J’ai vu énormément de films traitant de l’enseignement, et j’affirme que, non seulement ils se ressemblent tous, mais qu’ils brillent par un scénario stupide, prouvant que son auteur ne connaît RIEN à la question et farcit son histoire de trucs de scénariste. Prenons plutôt un exemple, très connu, puisqu’il s’agit du premier film comportant un morceau de rock and roll, le célébrissime Rock around the clock, par Bill Haley et son orchestre The Comets : en anglais, ce film s’intitulait Blackboard jungle, et en français Graine de violence. Il date donc de 1955, il était réalisé par Richard Brooks, la vedette en était Glenn Ford, et il a fait la célébrité de Sidney Poitier, qui n’avait eu que six petits rôles avant cela.
Qu’y voyait-on ? Comme toujours, un professeur était nommé dans un lycée « difficile », et il se trouvait confronté à des difficultés très grandes mais heureusement passagères, parce que tout s’arrangeait assez vite, les méchants élèves se muant en agneaux qui lui mangeaient dans la main, à temps pour le générique de fin (en général, la mise en scène se borne à ceci : on demande aux jeunes acteurs de faire la gueule au début du film, et de sourire à la fin, c’est donc génial).

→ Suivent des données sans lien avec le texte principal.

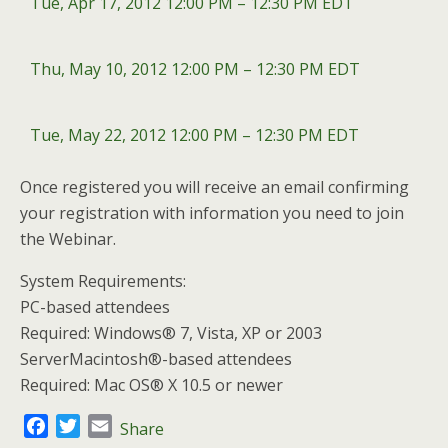
Tue, Apr 17, 2012 12:00 PM – 12:30 PM EDT
Thu, May 10, 2012 12:00 PM – 12:30 PM EDT
Tue, May 22, 2012 12:00 PM – 12:30 PM EDT
Once registered you will receive an email confirming
your registration with information you need to join
the Webinar.
System Requirements:
PC-based attendees
Required: Windows® 7, Vista, XP or 2003
ServerMacintosh®-based attendees
Required: Mac OS® X 10.5 or newer
F
T
E
Share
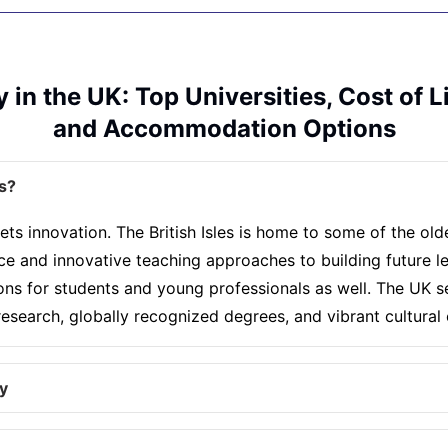
 in the UK: Top Universities, Cost of L
and Accommodation Options
s?
ets innovation. The British Isles is home to some of the ol
nce and innovative teaching approaches to building future
ions for students and young professionals as well. The UK s
search, globally recognized degrees, and vibrant cultural 
y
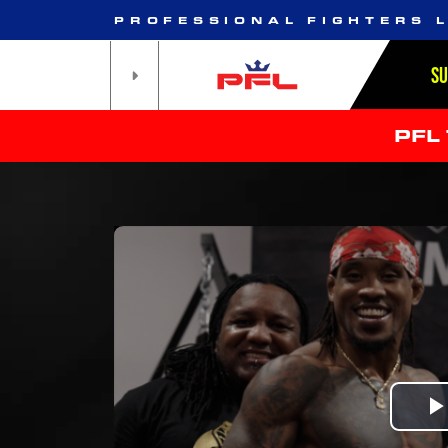
PROFESSIONAL FIGHTERS 
S
PFL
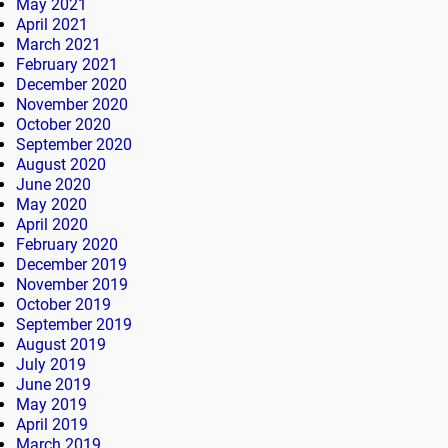
May 2021
April 2021
March 2021
February 2021
December 2020
November 2020
October 2020
September 2020
August 2020
June 2020
May 2020
April 2020
February 2020
December 2019
November 2019
October 2019
September 2019
August 2019
July 2019
June 2019
May 2019
April 2019
March 2019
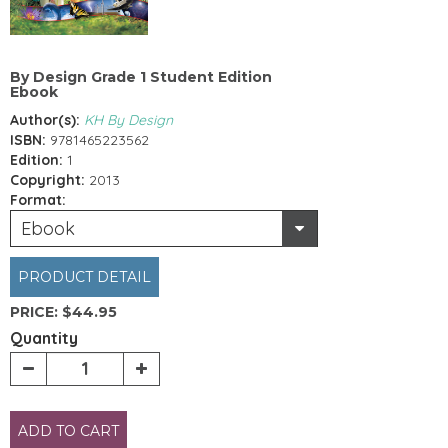
By Design Grade 1 Student Edition
Ebook
Author(s):
KH By Design
ISBN:
9781465223562
Edition:
1
Copyright:
2013
Format:
Ebook
PRODUCT DETAIL
PRICE:
$44.95
Quantity
ADD TO CART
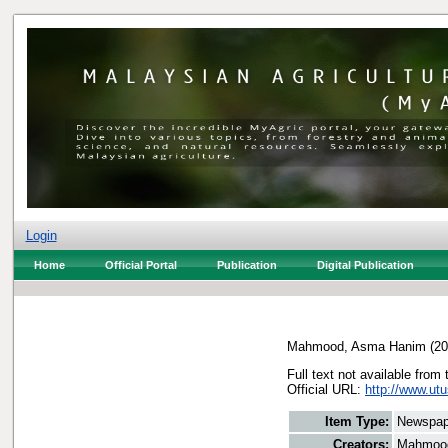
Login
Home
Official Portal
Publication
Digital Publication
Mahmood, Asma Hanim
(20
Full text not available from 
Official URL:
http://www.utu
Item Type:
Newspap
Creators:
Mahmoo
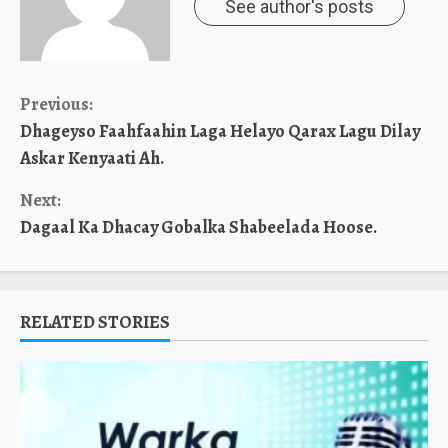
See author's posts
Continue
Previous:
Dhageyso Faahfaahin Laga Helayo Qarax Lagu Dilay
Reading
Askar Kenyaati Ah.
Next:
Dagaal Ka Dhacay Gobalka Shabeelada Hoose.
RELATED STORIES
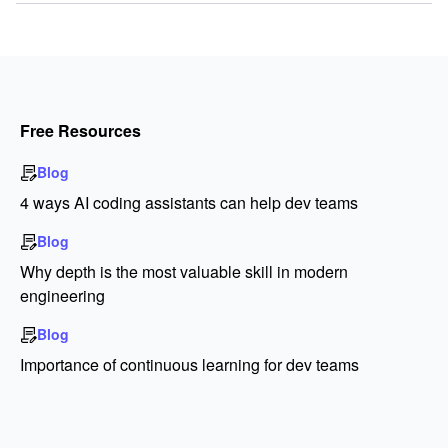
Free Resources
Blog
4 ways AI coding assistants can help dev teams
Blog
Why depth is the most valuable skill in modern
engineering
Blog
Importance of continuous learning for dev teams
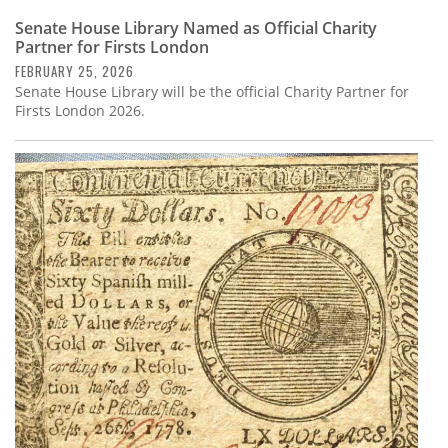
Senate House Library Named as Official Charity
Partner for Firsts London
FEBRUARY 25, 2026
Senate House Library will be the official Charity Partner for
Firsts London 2026.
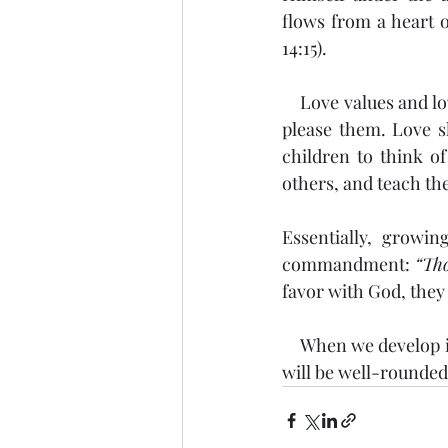
flows from a heart of
14:15). 
    Love values and love seeks the best interest of the other party, including doing things that 
please them. Love s
children to think of
others, and teach the
Essentially, growi
commandment: 
“Tho
favor with God, they
    When we develop in our children the four categories Jesus grew in as a child, our children 
will be well-rounded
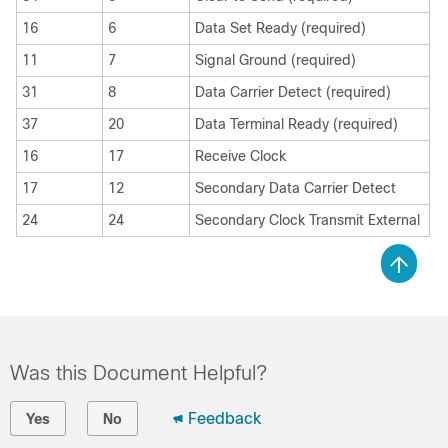
16
6
Data Set Ready (required)
11
7
Signal Ground (required)
31
8
Data Carrier Detect (required)
37
20
Data Terminal Ready (required)
16
17
Receive Clock
17
12
Secondary Data Carrier Detect
24
24
Secondary Clock Transmit External
Was this Document Helpful?
Feedback
Yes
No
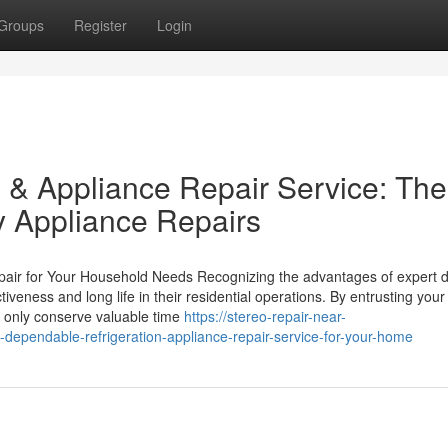
Groups
Register
Login
 & Appliance Repair Service: The
y Appliance Repairs
pair for Your Household Needs Recognizing the advantages of expert 
fectiveness and long life in their residential operations. By entrusting yo
t only conserve valuable time
https://stereo-repair-near-
dependable-refrigeration-appliance-repair-service-for-your-home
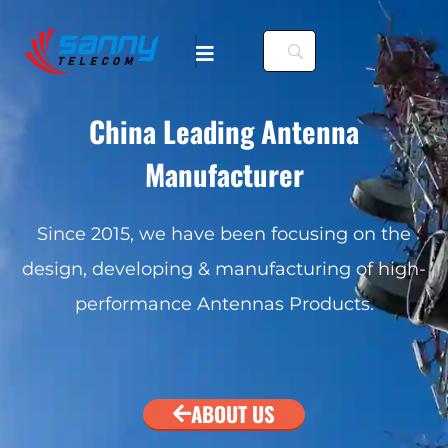
China Leading Antenna
Manufacturer
. To configure this
Since 2015, we have been focusing on the
design, developing & manufacturing of high-
nfiguration/#limits
performance Antennas Products.
. To configure this
nfiguration/#limits
ABOUT US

Et comme presque toujours, étaient au premier plan les problèmes dits « raciaux » – je place entre guillemets ce terme, histoire de rappeler aux cancres et aux électeurs du Front National (pardon pour le pléonasme) que les races n’existent pas dans l’espèce humaine.
Les rebelles du film mangeaient donc très vite dans la main du professeur ? Tous ? Non ! Seul à résister encore et toujours à l’envahisseur, le pire d’entre eux continuait de l’affronter par ses violences – surtout verbales. Ici, cliché inévitable : c’était le plus beau garçon de la classe (ben oui, Sidney Poitier, on imagine), et le plus intelligent. Mais, comme on imagine aussi, le professeur était encore plus malin, sinon il ne serait pas professeur et ne serait pas joué par Glenn Ford, si bien qu’un retournement de dernière minute survenait à temps pour l’épilogue en forme de happy end. Et que les deux personnages principaux devenaient les meilleurs amis du monde.
Cette vision sommaire des difficultés de l’enseignement et de la manière simpliste dont les gens de cinéma voient la solution aux problèmes qu’il affronte rappelle tout à fait les films basés sur la psychanalyse ou la psychiatrie, et dans lesquels un malade mental est guéri en une ou deux séances ultra-rapides, alors qu’un traitement, dans la réalité, ne commence à donner des résultats qu’au bout de plusieurs mois, voire de plusieurs années, après des centaines de séances dont chacune dure environ trois quarts d’heure. Même Hitchcock est tombé deux ou trois fois dans ce travers. Seul Laurent Cantet, à propos d’enseignement, s’en est bien tiré, avec Entre les murs, qui a reçu la Palme d’Or à Cannes en 2008, mais il adaptait le livre écrit par un professeur, François Bégaudeau, et son film ne se terminait pas « bien », comme on dit.